Quatre mois après la disparition de Louis Fajfrowski, le rugby pleure à nouveau l’un des siens. Mercredi 12 décembre au soir, le club du Stade français a annoncé le décès de Nicolas Chauvin, 19 ans : le jeune homme est mort au centre hospitalier universitaire de Bordeaux. Trois jours plus tôt, il y avait été admis en réanimation après avoir un plaquage par deux adversaires lors d’un match contre l’équipe de Bordeaux-Bègles, dans la catégorie Espoirs (réservée aux moins de 23 ans).

Ce nouveau drame relance le débat sur la santé des joueurs et la violence dans le rugby. Une question de santé publique, selon le doyen honoraire de la faculté de médecine de Clermont-Ferrand et grand habitué du rugby français, Jean Chazal, qui estime que ce sport va notamment devoir « légiférer » sur les plaquages.

Comment expliquer ces deux drames en à peine quatre moins ?

On a déjà parlé des commotions cérébrales dans le rugby, de ces chocs violents qui ébranlent le cerveau. Mais il s’agit de l’arbre qui cache la forêt ! Le rugby, tel qu’il se pratique aujourd’hui, expose aussi d’autres viscères de notre organisme.

La violence de chocs au niveau de la cage thoracique peut entraîner des commotions cardiaques, par exemple, avec troubles de fibrillation ventriculaire. De façon sous-jacente, les chocs peuvent également toucher le foi, la rate ou les reins.

Nicolas Chauvin est mort après « un traumatisme cervical qui a occasionné un arrêt cardiaque et une anoxie cérébrale », selon son club.

Ce choc est le résultat d’une extrême violence. La colonne cervicale est une sorte de tuteur, soumis à des milliers de mouvements dans une journée. C’est un « tuteur » entre le poids que pèse notre tête et le corset rigide qu’est notre cage thoracique. Il est fait pour supporter des traumatismes, mais jusqu’à un certain point.

Ce jeune joueur a subi une « fracture C2 », une fracture de la deuxième vertèbre cervicale. « La fracture du pendu », selon l’expression, toujours effrayante à dire…

On voyait surtout ce traumatisme cervical, autrefois, dans la traumatologie des accidents de la route.

Une analogie avec les accidents de voitures vous paraît-elle possible ?

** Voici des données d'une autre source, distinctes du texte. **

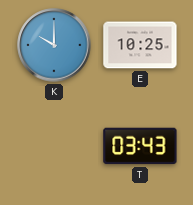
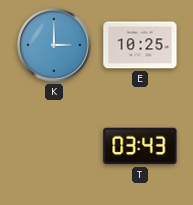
K: 10:00 -> 3:00
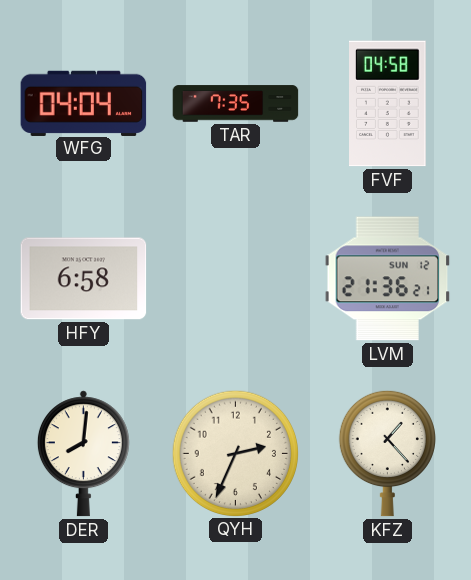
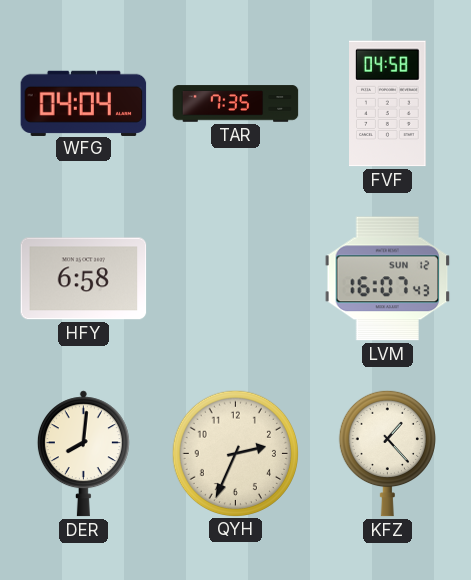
LVM: 21:36 -> 16:07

Pour protéger les motards et les automobilistes, pour réduire le nombre de morts sur la route, il y a eu toute une éducation, une réglementation, des protocoles : des casques pour les motos, des airbags pour les voitures, des limitations de vitesse.

Selon moi, au rugby, le problème reste à résoudre. Il faut d’abord éduquer les joueurs. Le rugby a longtemps demandé aux joueurs de chercher la porte ouverte, d’éviter les autres joueurs pour avancer.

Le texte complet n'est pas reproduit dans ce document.